Approchons-nous, à pas de loup, de cette espèce de plus en plus rare à Paris : le bistrot sans concept. Une adresse qui ne singe pas la brasserie italienne ni le grill du Nordeste, tenue par une cheffe qui ne fait ni résidence ni télé et qui – incroyable – ne propose pas le soir des « tapas qui tabassent ». Cet oiseau rare, qui nidifie dans une rue de Montmartre, c’est A.Léa. Une petite salle épurée, discrètes moulures et zelliges blancs, où accueille tout sourire William Atlan, ancien des cuisines de Christian Constant, qui a lâché les casseroles pour lancer cette affaire avec Léa Lestage, passée par le Polisson et le Bristol, seule aux fourneaux (pas courant non plus comme configuration).

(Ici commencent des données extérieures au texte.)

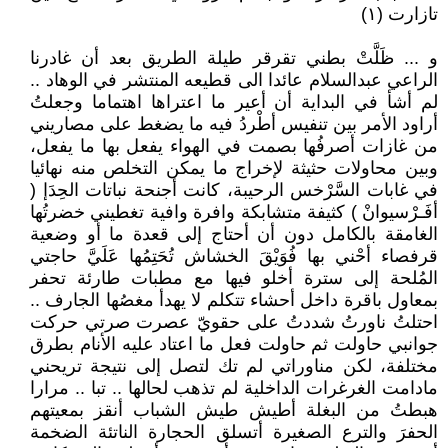
تازارت (١)
و ... ظَلَّتْ بطني تقرقر طيلة الطريق بعد أن غادرنا
الراعي عبدالسلام عائدا الى قطيعه المنتشر في الوهاد ..
لم أشأ في البداية أن أعير ما اعتراها اهتماما وجعلتُ
أراود الأمر بين تنفيس أطْردُ فيه ما يضغط على مصاريني
من غازات أصرفُها بصمت في الهواء يفعل بها ما يفعل،
وبين محاولات حثيثة لإخراج ما يمكن التخلص منه نهائيا
في غابات السَّرْخس الرحيبة، كانت أجنحة نباتات الحِدَإ (
أفَـرْسيوانْ ) كثيفة متشابكة وافرة وافية تغطيني خضرتُها
الغامقة بالكامل دون أن أحتاج إلى قعدة ما أو وضعية
قرفصاء أحْني بها فُوَيْقَ الخشاش تُحَتِمُها عَلَيَّ حاجتي
المُلحة إلى سترة أخلو فيها مع مطبات طارئة تحفر
بمعاول باقرة داخل أحشاء تتكلم لا يهدأ مغصُها الجارف ..
احتلتُ ناورتُ شددتُ على حقويّ عصرت صرتي حركت
جوانبي حاولت ثم حاولت فعل ما اعتاد عليه الأنام بطرق
مختلفة، لكن مناوراتي لم تك لتصل إلى نتيجة تريحني
مادامت الغرغرات الداخلية لم تذهب لحالها .. تبا .. مرارا
هبطتُ من البغلة أطيش طيش الشباب أنقز بمعيتهم
الحفرَ والترع الصغيرة أتسلق الحجارة الناتئة الضخمة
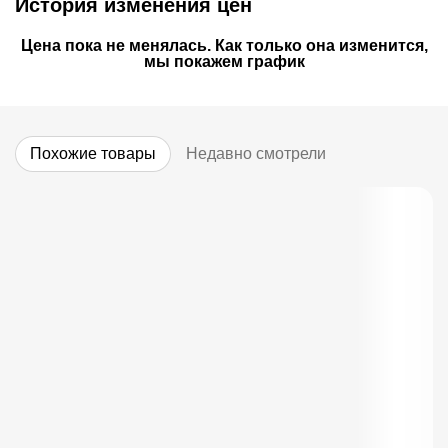
История изменения цен
Цена пока не менялась. Как только она изменится,
мы покажем график
Похожие товары
Недавно смотрели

Le midi, entouré de quelques touristes bien conseillés mais surtout d’autochtones chanceux, on profite d’une formule déjeuner brillamment bistrotière proposée à prix 2018 (25 € la totale). Entame en douceur avec des betteraves alanguies sur un édredon de yaourt grec aux échalotes et noisettes torréfiées. Avant un impeccable filet de maquereau escortant un tronçon de polenta poêlée et chapeautée d’une vierge salicorne tomate, sous un nuage de hollandaise au siphon. Elégant et délicat. On termine avec un rassurant (et trop rare) riz au lait caramel beurre salé et amandes caramélisées.
William dégaine une belle carte de liquides pour faire couler tout ça : sauvignon d’Eric Louis (8 €) ; montlouis-sur-loire Clair de Lune de François-Xavier Barc (37 €) ; rouge Sainte-Marie de Fanny Sabre (58 €)…. Le soir, les assiettes montent en gamme et en prix pour une ambiance plus cosy que festive : vitello tonnato et croutons au beurre d'algues ; maigre, butternut et sabayon au beurre noisette… A.Léa, assez jacté, faut y aller.